Our Cyber Threat Intelligence Unit is monitoring CVE-2025-22225, a high-severity VMware ESXi vulnerability disclosed and patched by Broadcom in March 2025. CISA’s KEV Catalog now indicates the vulnerability is known to be used in ransomware campaigns, increasing urgency for organizations running vulnerable ESXi deployments. Attackers with sufficient VMX process privileges can escape the virtual machine sandbox and compromise the ESXi host. While exploitation is not unauthenticated or purely network-based, ransomware operators have demonstrated the ability to chain this vulnerability after gaining initial access to a guest virtual machine, allowing host-level actions and increasing the potential impact. Successful exploitation may result in ransomware deployment, widespread service disruption, and loss of availability in virtualized environments. Organizations are strongly advised to apply vendor patches, assess exposure, and enhance monitoring for suspicious guest-to-host activity that may indicate VM escape attempts. 

Technical Details

  • CVE-ID: CVE-2025-22225

  • Severity: High (CVSS v3.1 8.2)

  • Vulnerability Type: Arbitrary Write leading to potential sandbox escape (guest-to-host)
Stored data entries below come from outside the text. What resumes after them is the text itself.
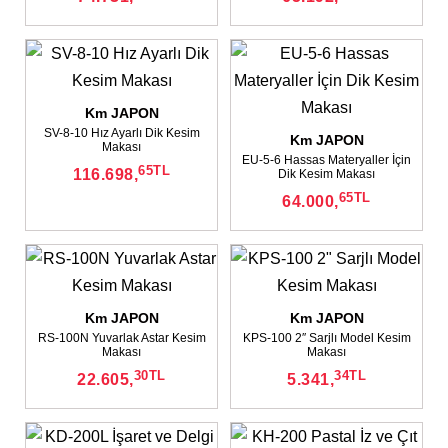
Km JAPON
✕
SV-8-10 Hız Ayarlı Dik Kesim
Km JAPON
✕
Makası
EU-5-6 Hassas Materyaller İçin
65
TL
116.698,
Dik Kesim Makası
65
TL
64.000,
Km JAPON
Km JAPON
RS-100N Yuvarlak Astar Kesim
KPS-100 2″ Sarjlı Model Kesim
Makası
Makası
30
TL
34
TL
22.605,
5.341,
  • Component Affected: VMware ESXi Hypervisor (VMX process)

  • Attack Vector: Local

  • Privileges Required: High (attacker must have privileges within the VMX process)

  • User Interaction: None

  • Attack Conditions:

    • The attacker must first obtain privileged execution within a guest virtual machine, typically through credential compromise, malware infection, or exploitation of another vulnerability.

    • A specially crafted sequence can trigger an arbitrary kernel write, allowing the attacker to escape the VM sandbox and interact with the ESXi host.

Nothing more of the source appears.